N’allez pas croire que je viens de sombrer dans le féminisme le plus grossier en rejoignant le troupeau woke des fanatiques ; non, je reste en équilibre sur le fil ténu de l’objectivité, ainsi je rends hommage à Joséphine dont l’œuvre – tout comme la vie – a disparu derrière l’ogre, le mâle alpha qui dévora son travail, leur amour, leur couple… Et si je trouve cela normal de remettre en lumière ce destin – et cette œuvre – j’aimerai la symétrie : à quand un roman aussi bien ficelé sur le destin presque aussi tragique d’Árpád Szenes, le mari de Vieira da Silva, Maria Helena de son prénom ? Elle écrasa littéralement son conjoint qui peina toute sa vie à montrer sa peinture, preuve que deux artistes dans un couple n’est pas une gageure ; les Delaunay, Sonia et Robert, étant peut-être le seul contre-exemple d’une parfaite réussite ; même Kandinsky fit de l’ombre à sa première compagne, Gabriele Münter, qui cacha, à Murnau, une importante collection des premiers tableaux de son amant et évita ainsi qu’elle ne fut détruite pendant la Première Guerre mondiale.

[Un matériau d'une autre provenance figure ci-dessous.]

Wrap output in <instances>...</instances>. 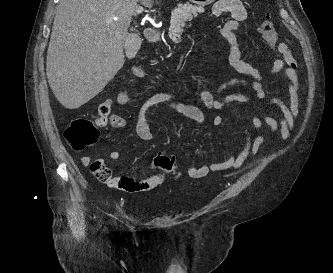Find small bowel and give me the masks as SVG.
Wrapping results in <instances>:
<instances>
[{"label":"small bowel","mask_w":333,"mask_h":273,"mask_svg":"<svg viewBox=\"0 0 333 273\" xmlns=\"http://www.w3.org/2000/svg\"><path fill=\"white\" fill-rule=\"evenodd\" d=\"M215 15L220 16L225 13L231 15V19L226 21L219 29L221 37L228 45V60L232 68L240 75L233 77L220 84L215 90L195 89L189 91V94L199 98L205 107L213 112L211 122L215 126L222 125L224 117L219 110L229 103H249L250 99L240 93H230L222 96V93L233 87H246L251 89L258 99H265L267 93L263 87L264 75L254 65L244 61L238 45L236 33L240 29V24L247 18V11L240 0H219L213 8ZM272 49L279 55L271 66L269 73L276 75L283 73L286 77L285 85L289 95V102L280 98H273L271 102L278 106L279 114L277 117L270 115L251 116V124L258 132V135L252 139L248 126L242 123V131L245 135V145L239 153L231 152L229 156L221 162L204 163L198 167L190 164L186 165V173L192 179H200L211 172L239 169L245 160L250 156H257L260 147L265 141L263 133L264 127L274 134L279 135L281 139L287 140L290 137L300 111V83L298 78V64L293 56L291 49L284 42L277 43ZM132 77H145L143 63H137L134 66ZM116 101L120 105H126L130 102V95L127 90H121L116 96ZM113 100H100L96 112V123L99 127L110 125L113 128H124L127 121L117 116L116 111H111ZM154 107L173 110L186 118L201 124L204 121V114L197 106L186 104L177 100V94L172 92H160L147 98L139 108L136 118V132L138 137L144 141H150L153 138L152 131L147 121V114ZM161 154L157 155L160 156ZM120 158L118 151H111L109 159L117 161ZM93 161L92 156L84 155L81 162L84 165H90ZM168 172L158 170L147 178L134 179L128 176H118L110 186L125 192H145L160 186L166 179Z\"/></svg>","instance_id":"obj_1"}]
</instances>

Drôle d’histoire que celle de Jo et Edward : marié sur le tard Hopper se livra néanmoins à tous les caprices des sens puisqu’un couple se tient d’abord au lit, ou à la table voire les deux à la fois.

Mais plus fort que l’amour et le désir, il y eut la peinture, maîtresse pleine et entière qui le consuma de l’intérieur, le frustra, l’habita au point de le posséder. Colère rugissante à la Pollock, violence verbale et parfois physique, Edward s’enfonça dans des abysses noirs alors que sa peinture brillait toujours d’une lumière froide. Jo tentera de l’accompagner, de supporter, de renier ses propres créations et de le soutenir jusqu’à ce qu’elle finisse par baisser les bras, tout en restant à ses côtés… pas d’amant, pas de fuite. Dévouée à l’œuvre de son époux, artiste elle sait aussi ce qu’il traverse et que son sacrifice n’est pas anodin.
La peinture devient alors, tu me l’as dit un jour, de but en blanc, cet angle vivant, quelques centimètres cubes de toile qui abritent les vivants contre les tempêtes […] et elle sait de quoi elle parle, les colères d’Hopper sont de plus en plus répétitives.

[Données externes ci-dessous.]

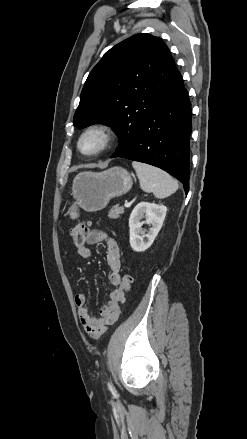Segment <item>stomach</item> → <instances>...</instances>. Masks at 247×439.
<instances>
[{
	"instance_id": "obj_1",
	"label": "stomach",
	"mask_w": 247,
	"mask_h": 439,
	"mask_svg": "<svg viewBox=\"0 0 247 439\" xmlns=\"http://www.w3.org/2000/svg\"><path fill=\"white\" fill-rule=\"evenodd\" d=\"M133 181L122 167H112L102 172H83L73 180L74 203L68 210L72 218L78 216V208L88 212L102 210L112 198L130 191Z\"/></svg>"
}]
</instances>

De temps en temps le sol tremble, dans les entrailles, le métro roule, se réveille. Comme un taurillon sorti de l’étable, le métal savate les rails, la rame fait crisser tous les fers, s’entortille dans les tunnels, à la recherche de la peau douce de la terre.

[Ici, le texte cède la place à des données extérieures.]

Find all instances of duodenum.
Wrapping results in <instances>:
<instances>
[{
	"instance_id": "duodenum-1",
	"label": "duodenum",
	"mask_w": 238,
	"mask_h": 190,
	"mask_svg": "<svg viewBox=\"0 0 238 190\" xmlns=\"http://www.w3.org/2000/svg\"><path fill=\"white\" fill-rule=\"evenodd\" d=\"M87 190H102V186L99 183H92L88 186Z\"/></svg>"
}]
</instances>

Le statut d’artiste n’est pas qu’une étiquette sociale, c’est un état d’esprit. Un peintre c’est celui qui s’entête à regarder sous les draps, dedans et dehors, à voir au lieu de regarder, à être au lieu d’exister. Quête de sens, réflexe de survie, tentative d’avancer. Faute de peindre, Jo tiendra ses carnets – que l’on retrouva des décennies après sa mort – car la littérature est comme la peinture, une montée au front, un voyage au bout de la vie, sans répit. Artiste un jour artiste toujours, quelque-soit le medium…
Premier roman rime souvent avec belle découverte et ici on ressort de ce récit envoûté, tant la langue est riche, poétique, magnifique ! Aucune IA jamais ne pourra égaler le génie humain dans la création poétique. Surtout pas ce petit bijou...

Des seins remuants, exultants, tonitruants, de ceux qui ne doutent de rien, qui sautillent, ne pleurent pas, des seins à perte de vue, taillés à même la peau, des seins sans états d’âme, faits pour la gloire, découpés au chalumeau, brusques comme des courants d’air.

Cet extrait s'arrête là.